26 Term Lookup Used to get a data from a large set of data and get the extracted output in a formatted set.
27 Union All Used to get data from different data sources and get in a single dimensional format.
28 Unpivot Reverse of PIVOT Operation

SSAS STORAGE MODES

In SQL Server Analysis Services 2008, we have three storage mode options available to us: Relational Online Analytical Processing (ROLAP), Multidimensional Online Analytical Processing (MOLAP) and Hybrid Online Analytical Processing (HOLAP). There are advantages and disadvantages to each, so I figured I’d take a few minutes to give a quick overview describing the storage modes and laying out some of the pros and cons of each.

Relational Online Analytical Processing (ROLAP)

The ROLAP storage mode allows the detail data and aggregations to be stored in the relational database. If you plan on using ROLAP, you need to make sure that your database is carefully designed or you’ll run into some bad performance issues.

Pros:

  • Since the data is kept in the relational database instead of on the OLAP server, you can view the data in almost real time.
  • Also, since the data is kept in the relational database, it allows for much larger amounts of data, which can mean better scalability.
  • Low latency.

Cons:

  • With all the data being stored in the relational database, query performance is going to be much slower than MOLAP.
  • You must maintain a permanent connection with the relational database to use ROLAP.

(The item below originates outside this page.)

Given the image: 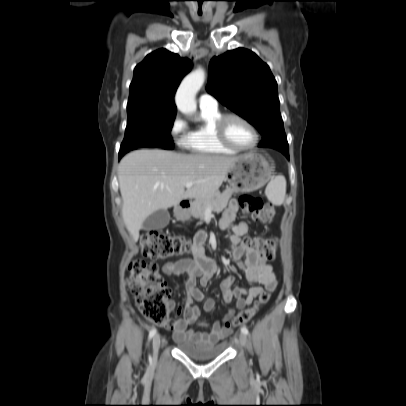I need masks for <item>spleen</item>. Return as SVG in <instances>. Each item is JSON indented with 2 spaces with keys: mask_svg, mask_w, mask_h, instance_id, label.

Multidimensional Online Analytical Processing (MOLAP)

MOLAP is the default and thus most frequently used storage mode. With MOLAP storage, the data and aggregations are stored in a multidimensional format, compressed and optimized for performance. This is both good and bad. When a cube with MOLAP storage is processed, the data is pulled from the relational database, the aggregations are performed, and the data is stored in the AS database.

Pros:

  • Since the data is stored on the OLAP server in optimized format, queries (even complex calculations) are faster than ROLAP.
  • The data is compressed so it takes up less space.
  • And because the data is stored on the OLAP server, you don’t need to keep the connection to the relational database.
  • Cube browsing is fastest using MOLAP.

Cons:

  • Because you don’t have a real time connection to the relational database, you need to frequently process the cube to update your data.
  • If there’s a large amount of data, processing is going to take longer.
  • There’s also an additional amount of storage since a copy of the relational database is kept on the OLAP server.
  • High latency.

Hybrid Online Analytical Processing (HOLAP)

HOLAP is a combination of MOLAP and ROLAP. HOLAP stores the detail data in the relational database but stores the aggregations in multidimensional format. Because of this, the aggregations will need to be processed when changes are occur. With HOLAP you kind of have medium query performance: not as slow as ROLAP, but not as fast as MOLAP. If, however, you were only querying aggregated data or using a cached query, query performance would be similar to MOLAP. But when you need to get that detail data, performance is closer to ROLAP.

Pros:

  • HOLAP is best used when large amounts of aggregations are queried often with little detail data, offering high performance and lower storage requirements.
  • Cubes are smaller than MOLAP since the detail data is kept in the relational database.
  • Processing time is less than MOLAP since only aggregations are stored in multidimensional format.
  • Low latency since processing takes place when changes occur and detail data is kept in the relational database.

Cons:

  • Query performance can head downhill fast when more detail data is queried from the relational database.